前回から引き続き、北欧の旅行中のエピソードについて書いていく。今回はスウェーデンとデンマークでの初のラーメン体験について。

スウェーデン滞在中は毎朝大体同じメニューを食べていた。フルーツヨーグルトにミューズリーを混ぜたものや、雑穀パンやクラッカーに好きな具を乗せたもの。日本にはない食べ物も楽しめて美味しいのだが、徐々に麺や米が恋しくなった。そんな中でコペンハーゲンに散策に行く際、パートナーの妹が美味しいラーメン屋さんがあると教えてくれた。『Slurp Ramen Joint』という。
店内はこぢんまりとしていて、お店のアイキャッチにもなっているサングラスをした犬のネオンが可愛い。それと同時に日本らしいテイストも感じられる内装でとても洒落ている。店名にSlurp(啜る)と入っているのはラーメンを啜って食べる日本独特の習慣を強調するネーミングだろうか。後から知ってびっくりしたのだが、超有名なコペンハーゲンのガストロノミーのレストラン『Noma』の元従業員の方が開いたラーメン屋らしい。
席に着いたらQRコードを読み込んでメニューを見るシステム。私は塩ラーメン、パートナーは醤油ラーメン、パートナーの父はヴィーガンラーメン。そして全員ビールを注文。

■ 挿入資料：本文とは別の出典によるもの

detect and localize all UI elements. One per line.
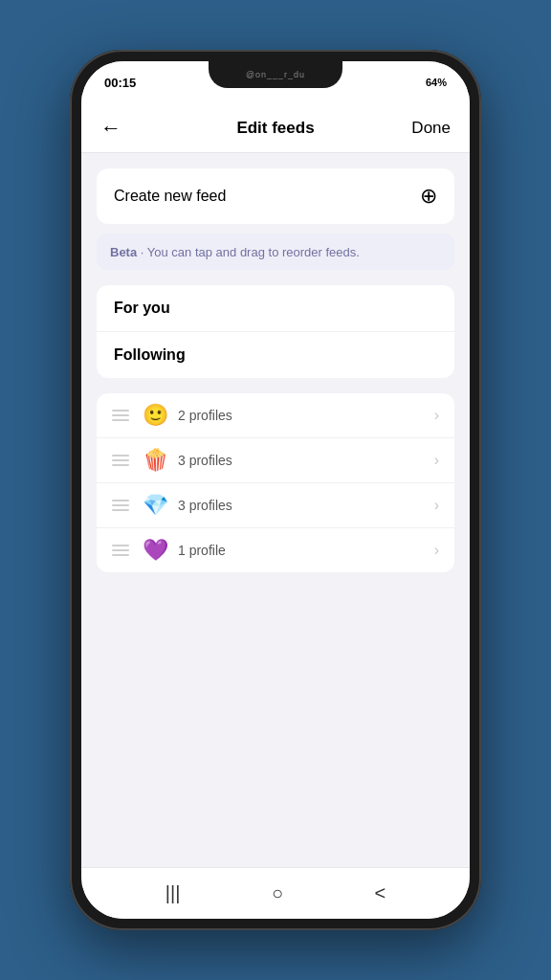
home-bar-center-icon[interactable]: ○ — [272, 882, 283, 904]
nav-bar: ← Edit feeds Done — [81, 103, 470, 153]
phone-screen: 00:15 @on___r_du 64% ← Edit feeds Done C… — [81, 61, 470, 919]
status-time: 00:15 — [104, 76, 136, 90]
feed-emoji-1: 🍿 — [143, 450, 168, 471]
custom-feeds-section: 🙂 2 profiles › 🍿 3 profiles — [97, 393, 454, 572]
notch: @on___r_du — [209, 61, 342, 88]
feed-emoji-2: 💎 — [143, 495, 168, 516]
chevron-icon-3: › — [434, 542, 439, 559]
drag-handle-2[interactable] — [112, 500, 129, 511]
back-button[interactable]: ← — [100, 116, 143, 141]
drag-handle-0[interactable] — [112, 410, 129, 421]
create-feed-row[interactable]: Create new feed ⊕ — [97, 168, 454, 224]
beta-notice-text: Beta · You can tap and drag to reorder f… — [110, 245, 360, 259]
custom-feed-item-2[interactable]: 💎 3 profiles › — [97, 483, 454, 528]
home-bar: ||| ○ < — [81, 867, 470, 919]
chevron-icon-0: › — [434, 407, 439, 424]
create-feed-plus-icon[interactable]: ⊕ — [420, 184, 437, 209]
create-feed-section: Create new feed ⊕ — [97, 168, 454, 224]
done-button[interactable]: Done — [408, 119, 451, 138]
chevron-icon-1: › — [434, 452, 439, 469]
custom-feed-item-1[interactable]: 🍿 3 profiles › — [97, 438, 454, 483]
default-feeds-section: For you Following — [97, 285, 454, 378]
feed-info-1: 3 profiles — [178, 452, 434, 469]
home-bar-right-icon[interactable]: < — [375, 882, 386, 904]
drag-handle-1[interactable] — [112, 455, 129, 466]
custom-feed-item-3[interactable]: 💜 1 profile › — [97, 528, 454, 572]
battery-text: 64% — [426, 77, 447, 88]
feed-count-3: 1 profile — [178, 543, 226, 558]
feed-emoji-0: 🙂 — [143, 405, 168, 426]
feed-info-3: 1 profile — [178, 542, 434, 559]
feed-emoji-3: 💜 — [143, 540, 168, 561]
create-feed-label: Create new feed — [114, 188, 226, 205]
beta-notice: Beta · You can tap and drag to reorder f… — [97, 234, 454, 270]
drag-handle-3[interactable] — [112, 545, 129, 556]
home-bar-left-icon[interactable]: ||| — [165, 882, 181, 904]
chevron-icon-2: › — [434, 497, 439, 514]
custom-feed-item-0[interactable]: 🙂 2 profiles › — [97, 393, 454, 438]
feed-count-1: 3 profiles — [178, 453, 232, 468]
status-bar: 00:15 @on___r_du 64% — [81, 61, 470, 103]
feed-for-you[interactable]: For you — [97, 285, 454, 332]
phone-frame: 00:15 @on___r_du 64% ← Edit feeds Done C… — [70, 50, 481, 930]
feed-count-2: 3 profiles — [178, 498, 232, 513]
feed-following[interactable]: Following — [97, 332, 454, 378]
feed-info-0: 2 profiles — [178, 407, 434, 424]
status-icons: 64% — [426, 77, 447, 88]
feed-count-0: 2 profiles — [178, 408, 232, 423]
nav-title: Edit feeds — [236, 119, 314, 138]
feed-info-2: 3 profiles — [178, 497, 434, 514]
notch-text: @on___r_du — [246, 70, 305, 79]
content-area: Create new feed ⊕ Beta · You can tap and… — [81, 153, 470, 867]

私自身は日本でもラーメン屋に頻繁に行く訳ではない癖に、味を見極める審査員のような気持ちが何故だか湧いていた。
北欧に来て記念すべき1杯目のラーメンだったので想像を膨らませるだけでもワクワクしていたが、実際に目の前に現れたラーメンはかなり日本らしいのと同時にユニークだった。透き通ったスープ、綺麗に整列して丼の底に沈んでいる細めの麺、桃色のチャーシューに煮卵。その上にホールのピンクペッパーやハーブ(恐らくタイム)がトッピングされていて驚いたが、明らかに美味しそうだった。実際めちゃくちゃ美味しかった。スープも麺も具もどこを取っても繊細で解像度が高い。日本に出店するや否や大行列が出来る様が目に浮かぶようだった。
Slurp Ramen Jointの塩ラーメンは170デンマーク・クローネ=約3000円。北欧では外食でかかる費用が日本よりもお高め。こちらのお店は日本のラーメンの価格帯に置き換えると1500〜2000円くらいのラグジュアリーなラーメン店のイメージに近い
北欧でのラーメン初体験はこんな最高の形で迎えることができた。そしてもう一軒おすすめのラーメン屋があると聞いていた私は滞在の後半にスウェーデンのマルメにある『Ramen to Bíiru(らーめんとビール)』を訪ねた。こちらも店名が最高。
デンマークに何軒かあるラーメン屋で、コペンハーゲン空港の中にも店舗がある。店名にもビールとある通り、『Mikkeller』という東京にも店舗があるデンマークの有名なブルワリーのビールも楽しめる。お昼時で注文する人の列が途切れなかったが、お店はそこそこ広く、テラス席も十分にあったので余裕を持って座ることができた。ここのラーメン屋の雰囲気もとても好みで、私の大好きなバンド・Khruangbinのアルバムが流れていた。
ここではピリ辛の坦々麺を注文。先述のラーメン屋とはまた違い、味も見た目も誰もが想像する坦々麺そのもので濃厚な胡麻の味わいが後を引く。パートナーが注文した味噌ラーメンも同じくド直球な味噌ラーメンで、お互い夢中になって完食した。
こちらのラーメンは145スウェーデン・クローナ=約1900円。低すぎず高すぎない一般的な価格帯だろうか。
滞在中は北欧らしい食事を楽しむ機会も沢山あったが、スタイルの違う2軒のラーメン屋を試すことができたのは実は滞在中の食体験の中でも特に印象的だった。スウェーデンの首都ストックホルムでもラーメンブームの波が来ているらしく、今後はもっとお店の選択肢が増えるかもしれない。北欧の街を歩いていると日本食のレストランをよく見かけたり、スーパーでも日本の食材が多く販売されていたりと日本食の浸透率は想像以上だった。北欧でははっきりとした濃い味付けが好まれる傾向があるようで、そういった点でラーメンは大きなアレンジなしで受け入れられやすい日本食の一つかもしれない。現時点では認知されていないお好み焼き等も、ソースの濃厚な風味や具材の自由度から今後北欧で流行る素質がある気がする。次回また北欧に赴いた時には今回は出会わなかった豚骨系のラーメンや、他の日本食やエスニック料理も試してみたい。